Amongst investors searching for stability alongside growth, what’s most crucial is which companies are resistant to both stock market corrections as well as economic instability. Underneath are three proven leaders in AI technology whom I wouldn’t be apprehensive to own even after a significant stock market crash.
1. Nvidia
As far as artificial intelligence computing is concerned, Nvidia (NASDAQ: NVDA) is an unchallenged leader, and while one may view this as a problem if artificial intelligence expenditures decline, it’s a big plus for a fund or investing strategy that focuses on defense. The company makes the best artificial intelligence computing chips and has comprehensive artificial intelligence computing solutions.
Its clients comprise some of the most well-funded firms globally, for example, Microsoft and Amazon, which serves as an added stabilizing factor because if any pull back is expected to happen regarding investment in AI, smaller or less diversified firms are likely to be affected before the industry giant, Nvidia.
aside from chips, the firm is diversifying and exploring platforms in the healthcare industry and even telecommunications. All of this is a good indication of its future outlook. With a current ratio of 38, the stock can be considered to be trading at a relatively fair price.
2. Microsoft
Though Microsoft (NASDAQ: MSFT) is known for its leading position in software, it has actually become a strong force within AI as well. The leading technology giant offers various AI products and solutions through its cloud platform, and this has registered tremendous growth for the company. In its last quarterly earnings, Microsoft announced that its cloud performance had seen a 40% jump, and it is committed to moving forward with its AI efforts because of its perceived "massive opportunity."

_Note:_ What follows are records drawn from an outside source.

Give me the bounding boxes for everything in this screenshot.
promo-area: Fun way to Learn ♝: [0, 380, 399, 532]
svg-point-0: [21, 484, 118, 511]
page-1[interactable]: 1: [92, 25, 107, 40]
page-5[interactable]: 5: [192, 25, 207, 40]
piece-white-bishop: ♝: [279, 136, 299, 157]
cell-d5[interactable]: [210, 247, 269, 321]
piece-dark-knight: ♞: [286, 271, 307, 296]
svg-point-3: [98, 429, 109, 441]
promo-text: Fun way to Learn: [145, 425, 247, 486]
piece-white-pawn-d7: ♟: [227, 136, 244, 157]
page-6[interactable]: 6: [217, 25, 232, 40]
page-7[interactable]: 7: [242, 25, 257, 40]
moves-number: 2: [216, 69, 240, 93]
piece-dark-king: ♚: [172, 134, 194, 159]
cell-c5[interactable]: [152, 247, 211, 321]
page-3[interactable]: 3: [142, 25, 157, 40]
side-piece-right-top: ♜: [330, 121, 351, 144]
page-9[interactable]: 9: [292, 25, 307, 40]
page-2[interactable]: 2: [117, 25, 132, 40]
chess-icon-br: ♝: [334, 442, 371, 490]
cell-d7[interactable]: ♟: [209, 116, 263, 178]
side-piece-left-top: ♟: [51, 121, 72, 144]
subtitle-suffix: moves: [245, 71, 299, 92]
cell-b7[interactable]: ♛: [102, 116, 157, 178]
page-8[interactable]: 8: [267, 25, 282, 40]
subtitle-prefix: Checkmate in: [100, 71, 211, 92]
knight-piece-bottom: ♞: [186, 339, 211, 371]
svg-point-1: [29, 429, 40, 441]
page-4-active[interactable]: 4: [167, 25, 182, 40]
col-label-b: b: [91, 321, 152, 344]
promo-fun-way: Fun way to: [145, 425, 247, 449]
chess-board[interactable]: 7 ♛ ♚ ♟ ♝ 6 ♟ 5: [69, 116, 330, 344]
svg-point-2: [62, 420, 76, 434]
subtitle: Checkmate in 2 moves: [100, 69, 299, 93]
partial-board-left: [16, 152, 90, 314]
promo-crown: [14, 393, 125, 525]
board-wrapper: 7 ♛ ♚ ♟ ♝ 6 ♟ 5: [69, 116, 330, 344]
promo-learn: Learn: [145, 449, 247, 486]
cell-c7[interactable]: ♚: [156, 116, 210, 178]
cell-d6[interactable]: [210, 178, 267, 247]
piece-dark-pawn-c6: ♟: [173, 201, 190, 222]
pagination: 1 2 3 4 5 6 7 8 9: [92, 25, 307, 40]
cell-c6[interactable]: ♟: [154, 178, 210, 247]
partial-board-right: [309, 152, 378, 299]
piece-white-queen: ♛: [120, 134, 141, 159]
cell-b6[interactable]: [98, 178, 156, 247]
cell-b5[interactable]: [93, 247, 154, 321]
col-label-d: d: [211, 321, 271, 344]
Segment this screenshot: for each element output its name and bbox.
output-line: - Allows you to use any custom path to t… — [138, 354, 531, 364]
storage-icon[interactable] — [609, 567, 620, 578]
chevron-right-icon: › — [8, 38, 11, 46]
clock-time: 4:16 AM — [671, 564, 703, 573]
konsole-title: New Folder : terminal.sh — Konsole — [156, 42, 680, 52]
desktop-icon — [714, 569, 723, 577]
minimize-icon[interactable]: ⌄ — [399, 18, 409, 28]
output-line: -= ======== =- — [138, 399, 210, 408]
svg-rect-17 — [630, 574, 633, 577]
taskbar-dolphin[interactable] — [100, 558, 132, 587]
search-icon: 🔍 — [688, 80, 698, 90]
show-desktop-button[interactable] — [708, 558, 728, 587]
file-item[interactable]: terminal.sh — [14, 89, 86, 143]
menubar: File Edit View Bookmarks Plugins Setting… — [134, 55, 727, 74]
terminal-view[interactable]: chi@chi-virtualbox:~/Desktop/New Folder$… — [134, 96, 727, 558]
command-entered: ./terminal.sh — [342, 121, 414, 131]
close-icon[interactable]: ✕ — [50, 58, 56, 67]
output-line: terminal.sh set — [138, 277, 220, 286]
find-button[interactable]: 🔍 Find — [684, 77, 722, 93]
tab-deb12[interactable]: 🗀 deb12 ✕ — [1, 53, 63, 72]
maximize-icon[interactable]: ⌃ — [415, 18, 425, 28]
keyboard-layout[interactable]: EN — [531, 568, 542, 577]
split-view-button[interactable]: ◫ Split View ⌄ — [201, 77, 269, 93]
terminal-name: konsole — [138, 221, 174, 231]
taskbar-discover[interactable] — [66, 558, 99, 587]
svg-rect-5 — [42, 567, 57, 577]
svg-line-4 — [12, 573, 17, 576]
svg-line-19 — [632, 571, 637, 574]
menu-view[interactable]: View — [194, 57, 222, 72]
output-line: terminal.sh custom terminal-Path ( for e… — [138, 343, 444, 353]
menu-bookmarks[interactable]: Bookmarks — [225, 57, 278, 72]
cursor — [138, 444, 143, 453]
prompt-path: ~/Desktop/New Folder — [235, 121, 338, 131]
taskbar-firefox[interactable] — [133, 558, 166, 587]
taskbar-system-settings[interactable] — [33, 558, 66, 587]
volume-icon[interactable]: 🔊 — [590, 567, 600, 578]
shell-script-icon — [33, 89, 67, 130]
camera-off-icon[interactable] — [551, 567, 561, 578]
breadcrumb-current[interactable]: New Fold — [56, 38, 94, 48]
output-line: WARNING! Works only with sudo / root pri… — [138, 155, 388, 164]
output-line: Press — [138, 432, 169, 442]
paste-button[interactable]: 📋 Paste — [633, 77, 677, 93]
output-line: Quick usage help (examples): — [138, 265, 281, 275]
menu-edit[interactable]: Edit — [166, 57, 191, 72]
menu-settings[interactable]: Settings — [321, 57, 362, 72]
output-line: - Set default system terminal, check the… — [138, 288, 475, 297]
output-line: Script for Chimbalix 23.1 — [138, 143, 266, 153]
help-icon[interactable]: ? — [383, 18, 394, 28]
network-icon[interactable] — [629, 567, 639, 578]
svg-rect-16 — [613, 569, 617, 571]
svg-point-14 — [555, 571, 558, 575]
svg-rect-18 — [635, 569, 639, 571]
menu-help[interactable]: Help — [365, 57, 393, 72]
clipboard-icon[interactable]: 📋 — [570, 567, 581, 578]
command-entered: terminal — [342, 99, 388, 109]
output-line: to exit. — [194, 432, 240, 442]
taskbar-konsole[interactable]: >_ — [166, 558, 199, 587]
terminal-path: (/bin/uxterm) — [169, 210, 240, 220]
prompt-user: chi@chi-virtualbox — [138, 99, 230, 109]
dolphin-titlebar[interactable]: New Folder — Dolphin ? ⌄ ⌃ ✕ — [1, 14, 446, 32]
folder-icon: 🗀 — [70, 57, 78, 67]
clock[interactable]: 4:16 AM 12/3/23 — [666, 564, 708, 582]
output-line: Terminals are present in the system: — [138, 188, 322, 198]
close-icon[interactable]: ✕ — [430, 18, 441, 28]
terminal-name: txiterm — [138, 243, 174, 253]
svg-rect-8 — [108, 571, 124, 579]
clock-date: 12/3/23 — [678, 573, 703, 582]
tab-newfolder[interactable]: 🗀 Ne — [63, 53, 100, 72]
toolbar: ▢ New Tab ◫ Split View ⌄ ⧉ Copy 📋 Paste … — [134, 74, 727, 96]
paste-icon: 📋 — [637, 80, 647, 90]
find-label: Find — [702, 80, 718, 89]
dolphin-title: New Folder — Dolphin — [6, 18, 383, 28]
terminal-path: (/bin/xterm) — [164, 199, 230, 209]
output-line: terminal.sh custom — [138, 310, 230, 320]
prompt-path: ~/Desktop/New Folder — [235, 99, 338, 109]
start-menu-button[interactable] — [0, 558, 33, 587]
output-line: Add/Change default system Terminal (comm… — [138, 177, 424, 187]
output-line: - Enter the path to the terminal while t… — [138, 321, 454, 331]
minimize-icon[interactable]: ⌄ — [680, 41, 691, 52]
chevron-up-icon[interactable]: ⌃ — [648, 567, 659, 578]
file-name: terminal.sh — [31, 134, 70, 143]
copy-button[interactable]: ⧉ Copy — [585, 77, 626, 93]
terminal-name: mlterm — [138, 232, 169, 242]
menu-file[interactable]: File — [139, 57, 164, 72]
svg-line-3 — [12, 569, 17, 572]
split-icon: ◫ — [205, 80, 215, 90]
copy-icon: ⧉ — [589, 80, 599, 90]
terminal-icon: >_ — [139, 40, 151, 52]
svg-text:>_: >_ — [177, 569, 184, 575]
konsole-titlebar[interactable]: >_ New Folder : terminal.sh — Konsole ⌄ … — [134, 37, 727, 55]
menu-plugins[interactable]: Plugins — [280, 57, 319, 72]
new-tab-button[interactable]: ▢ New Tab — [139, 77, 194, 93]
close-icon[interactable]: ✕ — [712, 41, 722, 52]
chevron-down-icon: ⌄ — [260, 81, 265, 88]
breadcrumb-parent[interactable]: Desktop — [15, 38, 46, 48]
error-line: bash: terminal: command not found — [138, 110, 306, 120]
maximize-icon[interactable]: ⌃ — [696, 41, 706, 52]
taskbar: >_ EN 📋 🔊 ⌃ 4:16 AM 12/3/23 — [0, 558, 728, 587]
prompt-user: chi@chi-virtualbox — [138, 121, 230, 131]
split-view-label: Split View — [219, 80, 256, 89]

Microsoft is poised for the next wave of adoption for AI, but it is its diversification strategy that truly attracts risk-averse investors. It earns consistent revenues for various business segments: productivity software, personal computing, gaming, and cloud. So, the company is less reliant on the adoption of its core competency, AI.
With a forward price of about 29 times forward earnings, Microsoft shares a unique combination of stability, innovation, and promising potential.
3. Alphabet
The company, now named Alphabet (NASDAQ: GOOG, GOOGL), constructed a robust and resilient enterprise well before AI became a major theme in investing. Its core monetize offering, Google Search, is still considered the world’s most popular search service, exercising a staggering 90% market share in its area.
The firm has also made considerable advancements in AI and developed its very own large language model called Gemini, which it uses in its entire Google ecosystem. Alphabet provides access to Gemini and an entire range of AI products and solutions through Google Cloud services.
The advertising revenue is increasing continuously, along with the growing demands for AI solutions; thus, the sales in Google Cloud have escalated. Alphabet recently reported that it posted its first $100 billion quarter, which signifies the power in its core business as well as in AI. With a forward valuation of approximately 29 times forward earnings, Alphabet is an equity that stands out because of its established business model streams combined with its cutting-edge AI-powered growth; hence ideal for consideration to buy and hold in both bull and market downturn periods.